Своеобразным эпиграфом к этой главе можно считать два случая, приключившиеся летом 2002 года.
Рассказ школьной учительницы:
— Мальчик, причем хороший, толковый мальчик сдает экзамен по истории России за 9-й класс. Отвечает на вопрос о Первой мировой войне. И когда начинает рассказывать о расстановке войск на фронтах в 1914 году, вдруг произносит: “Русские войска составляли три армии. 1-й Западной армией командовал Барклай-де-Толли, 2-й Западной армией — Багратион…” И он не виноват! — восклицает учительница. — Мы ведь сами, в течение учебного года так “гоним” предмет, что у детей все в головах перепуталось!..
Рассказ преподавателя вуза:
— На приемных экзаменах девушка-абитуриентка, отвечающая на вопрос о движении декабристов, объявила нам, что руководителями Южного общества были Пестель и Троцкий, а восставшим Черниговским полком вообще командовал поручик Ржевский. Анекдот!.. Но в последние десять лет, — с тоской продолжает преподаватель, — это стало нормой: год от года ребята знают историю все хуже и хуже…

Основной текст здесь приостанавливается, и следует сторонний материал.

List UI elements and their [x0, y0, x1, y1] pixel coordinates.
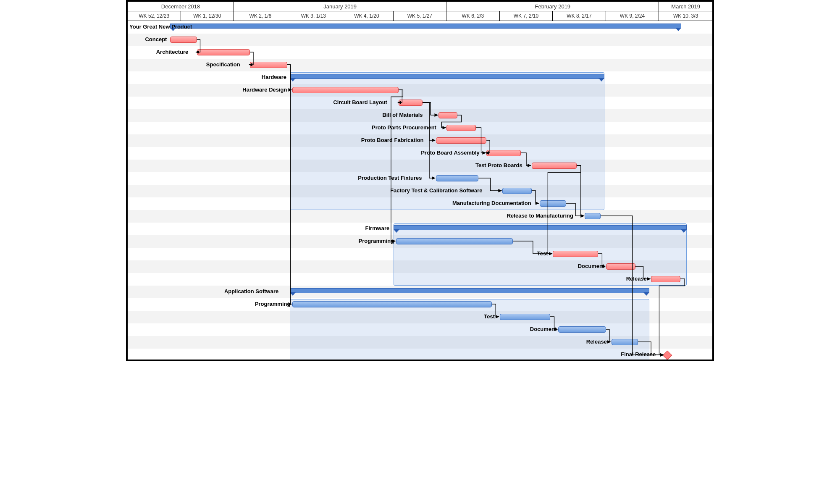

Конечно, подобные случаи могли произойти, да и происходили в любые времена. Никто и никогда не застрахован от неудачных оговорок или от откровенной глупости. Однако сегодня преподаватели истории — и школьные, и вузовские — все чаще говорят об одном: общий уровень знаний школьников и студентов постепенно, но неуклонно снижается. А это значит, что с преподаванием истории происходит что-то не то… А что происходит? Попробуем разобраться.
I
Проблемы с преподаванием истории в школе, конечно же, находятся в ряду иных проблем, которые терзают нынче отечественное образование. Социологические исследования свидетельствуют, что сегодня “ухудшилось не только качество образования, но и сократился (абсолютно и относительно) контингент учащихся и преподавателей”. Что говорить, если, по последним сведениям, из 28 млн детей и подростков школьного возраста 6 млн не посещают образовательные учреждения. (Здесь и далее все социологические данные приведены по кн.: “Москва: воспитание и образование молодежи. Социологический аспект.” — М.: Комитет по телекоммуникациям и средствам массовой информации Правительства Москвы. Библиотечка “Москва современная”, №5 (123), 2002). Фактически отказались мы и от завоевания советского времени — обязательного десятилетнего среднего образования. При том что полным средним образованием у нас считается “одиннадцатилетка” (на самом деле дети учились 10 лет, потому что 4-х классов в большинстве российских школ не было, начальная “четырехлетка” появилась только год назад). Но основная школа, после которой дети могут вообще больше не учиться — это “девятилетка”. Однако цифра “9” не должна никого вводить в заблуждение. В “девятилетке” до последнего времени дети учились… 8 лет: начальная школа — 1 — 3 классы, основная школа — 5 — 9 классы. Иначе говоря, в течение почти десяти лет наше обязательное образование пребывало на уровне пятидесятых-шестидесятых годов, когда в СССР было обязательное 8-летнее образование. Вот и получается, что ныне Россия “отстает от развитых стран мира в сроках подготовки кадров для последующей работы в различных сферах экономики: у нас этот срок составляет 10,5 лет, в передовых странах Азии — 12–13 лет, а в США 14 лет”. Откатились мы и по показателю интеллектуализации молодежи: в 50-е годы мы делили второе-третье место с Канадой (первое место было у США), а ныне опустились на 67 строку. А по уровню финансирования системы образования Россия с первых мест опустилась ниже 70-й строки: в 1970 г. на образование приходилось 20.3% расходов госбюджета, а в 1998 г. — 3,45% (фактически еще меньше, так как бюджет был выполнен лишь на 82,9%). Но ведь давно подсчитано, что в целом каждый рубль, вложенный в образование, возвращает обществу 6 рублей, а специалист производит ценности, в среднем в 11 раз превышающие затраты на его образование…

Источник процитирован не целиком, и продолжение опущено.